Although I didn’t use Aral’s solution, I have pretty much the same code in my method in @ChirpieApp and it crashes (as does Aral’s demo of xAuth)…. It appears to be the NSArray carrying the parameters causing the problem.
Hopefully I or someone will find a fix soon! Working on it :-)
Aral,
Just downloaded your test app. I am currently using Matt Gemmel code without xAuth/. I created a “shell” Twitter app with key and secret, but it unclear what values should be entered in the Settings page. I set up Application type “Client”, default access “read/write”. Should I “check” the value for “Use Twitter for login”?
Also what should be the values of Application Website and and Website? Other types of XAuth (mYSqpce, for exa,ple), use iPhone Schemas to callback the app. This one does not seem to work that way.
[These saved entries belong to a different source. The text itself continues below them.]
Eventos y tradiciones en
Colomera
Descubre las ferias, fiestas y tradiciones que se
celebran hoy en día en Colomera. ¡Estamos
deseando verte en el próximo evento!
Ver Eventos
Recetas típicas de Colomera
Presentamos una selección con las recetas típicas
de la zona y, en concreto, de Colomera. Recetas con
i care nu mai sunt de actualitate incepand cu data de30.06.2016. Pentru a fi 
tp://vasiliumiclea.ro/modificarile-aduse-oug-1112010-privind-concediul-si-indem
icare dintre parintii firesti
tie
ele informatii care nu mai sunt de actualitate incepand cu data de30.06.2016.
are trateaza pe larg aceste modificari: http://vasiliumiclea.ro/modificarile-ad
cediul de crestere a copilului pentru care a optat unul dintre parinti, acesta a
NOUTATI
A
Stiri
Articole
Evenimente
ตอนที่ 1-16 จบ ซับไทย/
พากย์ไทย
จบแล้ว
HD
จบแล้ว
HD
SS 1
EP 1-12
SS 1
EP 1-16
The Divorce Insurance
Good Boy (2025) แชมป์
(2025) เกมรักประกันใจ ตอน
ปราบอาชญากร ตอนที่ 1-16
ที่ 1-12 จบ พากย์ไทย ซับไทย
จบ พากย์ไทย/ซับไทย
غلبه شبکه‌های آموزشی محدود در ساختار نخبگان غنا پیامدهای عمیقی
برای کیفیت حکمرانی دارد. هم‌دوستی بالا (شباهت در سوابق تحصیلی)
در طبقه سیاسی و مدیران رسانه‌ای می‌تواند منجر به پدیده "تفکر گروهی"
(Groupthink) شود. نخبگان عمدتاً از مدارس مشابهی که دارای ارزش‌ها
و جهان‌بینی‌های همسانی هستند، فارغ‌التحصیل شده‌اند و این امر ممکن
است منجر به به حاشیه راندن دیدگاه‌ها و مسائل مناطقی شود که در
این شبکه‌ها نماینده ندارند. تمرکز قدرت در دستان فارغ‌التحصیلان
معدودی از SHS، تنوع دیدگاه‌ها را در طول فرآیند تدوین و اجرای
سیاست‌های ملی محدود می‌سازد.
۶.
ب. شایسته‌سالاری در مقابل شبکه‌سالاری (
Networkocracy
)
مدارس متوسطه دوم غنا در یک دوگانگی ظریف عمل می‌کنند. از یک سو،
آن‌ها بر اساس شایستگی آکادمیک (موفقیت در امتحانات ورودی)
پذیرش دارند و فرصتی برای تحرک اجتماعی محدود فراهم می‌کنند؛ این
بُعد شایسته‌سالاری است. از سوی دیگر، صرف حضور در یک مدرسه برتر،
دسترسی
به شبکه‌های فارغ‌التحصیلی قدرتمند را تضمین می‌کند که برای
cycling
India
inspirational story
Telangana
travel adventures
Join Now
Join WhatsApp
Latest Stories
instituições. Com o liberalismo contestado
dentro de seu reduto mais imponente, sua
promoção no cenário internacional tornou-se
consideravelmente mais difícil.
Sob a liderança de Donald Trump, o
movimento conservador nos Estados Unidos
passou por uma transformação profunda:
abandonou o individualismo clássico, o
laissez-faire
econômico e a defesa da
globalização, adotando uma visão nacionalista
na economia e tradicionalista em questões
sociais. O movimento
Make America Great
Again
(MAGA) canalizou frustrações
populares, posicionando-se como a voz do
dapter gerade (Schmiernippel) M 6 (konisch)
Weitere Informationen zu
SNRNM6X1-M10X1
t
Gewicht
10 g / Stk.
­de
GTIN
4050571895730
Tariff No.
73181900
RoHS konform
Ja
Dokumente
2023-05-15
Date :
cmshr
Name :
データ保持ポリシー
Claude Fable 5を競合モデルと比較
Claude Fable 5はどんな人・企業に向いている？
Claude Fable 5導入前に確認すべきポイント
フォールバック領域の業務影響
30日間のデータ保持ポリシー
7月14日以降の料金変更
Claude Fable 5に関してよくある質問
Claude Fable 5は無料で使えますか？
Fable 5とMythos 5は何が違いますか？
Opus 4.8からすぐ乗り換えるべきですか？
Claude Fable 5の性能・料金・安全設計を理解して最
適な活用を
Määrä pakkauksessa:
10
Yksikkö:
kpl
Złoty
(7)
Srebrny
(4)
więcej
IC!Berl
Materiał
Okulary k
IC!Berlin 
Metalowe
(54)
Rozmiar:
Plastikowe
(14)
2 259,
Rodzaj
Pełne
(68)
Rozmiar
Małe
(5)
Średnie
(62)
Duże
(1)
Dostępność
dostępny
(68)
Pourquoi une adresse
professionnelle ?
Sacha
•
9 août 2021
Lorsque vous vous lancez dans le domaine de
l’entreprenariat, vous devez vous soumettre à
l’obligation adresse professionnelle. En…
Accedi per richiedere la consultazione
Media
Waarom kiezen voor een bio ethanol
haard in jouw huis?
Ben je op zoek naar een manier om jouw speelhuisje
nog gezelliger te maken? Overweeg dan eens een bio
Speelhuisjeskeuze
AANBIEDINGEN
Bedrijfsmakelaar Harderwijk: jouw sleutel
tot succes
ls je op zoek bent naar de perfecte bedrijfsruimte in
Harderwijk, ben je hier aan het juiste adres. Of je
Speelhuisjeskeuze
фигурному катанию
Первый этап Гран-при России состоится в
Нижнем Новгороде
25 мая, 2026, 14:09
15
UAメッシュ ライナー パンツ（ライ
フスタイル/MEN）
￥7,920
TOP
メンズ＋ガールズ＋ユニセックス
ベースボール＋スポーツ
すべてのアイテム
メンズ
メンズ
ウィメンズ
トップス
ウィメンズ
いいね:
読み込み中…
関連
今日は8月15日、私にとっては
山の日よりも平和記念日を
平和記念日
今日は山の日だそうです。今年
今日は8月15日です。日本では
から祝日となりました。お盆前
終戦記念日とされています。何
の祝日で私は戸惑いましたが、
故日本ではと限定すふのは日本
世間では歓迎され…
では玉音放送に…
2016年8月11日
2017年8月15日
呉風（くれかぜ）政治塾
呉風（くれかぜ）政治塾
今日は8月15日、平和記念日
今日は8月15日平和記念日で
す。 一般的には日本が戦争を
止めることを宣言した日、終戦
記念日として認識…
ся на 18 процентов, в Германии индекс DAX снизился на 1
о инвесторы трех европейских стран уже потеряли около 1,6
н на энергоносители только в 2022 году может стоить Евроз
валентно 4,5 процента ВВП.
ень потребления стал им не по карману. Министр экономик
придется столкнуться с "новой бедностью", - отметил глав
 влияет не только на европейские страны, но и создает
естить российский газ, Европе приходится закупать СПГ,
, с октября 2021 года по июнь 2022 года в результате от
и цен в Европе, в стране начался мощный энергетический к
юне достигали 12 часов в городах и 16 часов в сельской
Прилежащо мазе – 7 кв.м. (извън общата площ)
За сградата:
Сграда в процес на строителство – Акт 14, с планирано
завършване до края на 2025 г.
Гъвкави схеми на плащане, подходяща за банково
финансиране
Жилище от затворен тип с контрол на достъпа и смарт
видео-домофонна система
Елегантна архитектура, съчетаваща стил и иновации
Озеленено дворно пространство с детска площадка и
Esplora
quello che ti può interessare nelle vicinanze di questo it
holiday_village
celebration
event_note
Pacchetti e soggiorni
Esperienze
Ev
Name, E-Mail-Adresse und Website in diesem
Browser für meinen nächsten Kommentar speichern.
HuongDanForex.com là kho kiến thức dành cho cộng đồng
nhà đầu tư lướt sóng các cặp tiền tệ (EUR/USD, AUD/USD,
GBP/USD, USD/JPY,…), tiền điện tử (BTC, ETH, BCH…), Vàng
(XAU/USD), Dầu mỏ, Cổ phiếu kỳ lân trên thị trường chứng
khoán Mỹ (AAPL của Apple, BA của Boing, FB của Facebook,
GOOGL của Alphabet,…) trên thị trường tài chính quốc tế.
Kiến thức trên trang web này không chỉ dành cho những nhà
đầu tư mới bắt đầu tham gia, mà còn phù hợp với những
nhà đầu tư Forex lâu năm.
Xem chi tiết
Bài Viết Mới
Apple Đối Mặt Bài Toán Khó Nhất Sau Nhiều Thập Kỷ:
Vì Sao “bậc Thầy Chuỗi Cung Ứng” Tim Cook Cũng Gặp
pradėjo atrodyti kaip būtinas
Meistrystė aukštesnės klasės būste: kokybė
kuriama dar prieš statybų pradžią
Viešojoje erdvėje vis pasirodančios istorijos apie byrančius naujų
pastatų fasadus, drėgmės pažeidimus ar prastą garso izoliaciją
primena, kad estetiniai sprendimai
The application Details lists these values:
Request token URL
http://twitter.com/oauth/request_token
Access token URL
http://twitter.com/oauth/access_token
Authorize URL
http://twitter.com/oauth/authorize
Are these correct? I still get “Authentication Error, please check your username password and try again”. I am using the correct username / password that works with apps that do not use xAuth. Please advise.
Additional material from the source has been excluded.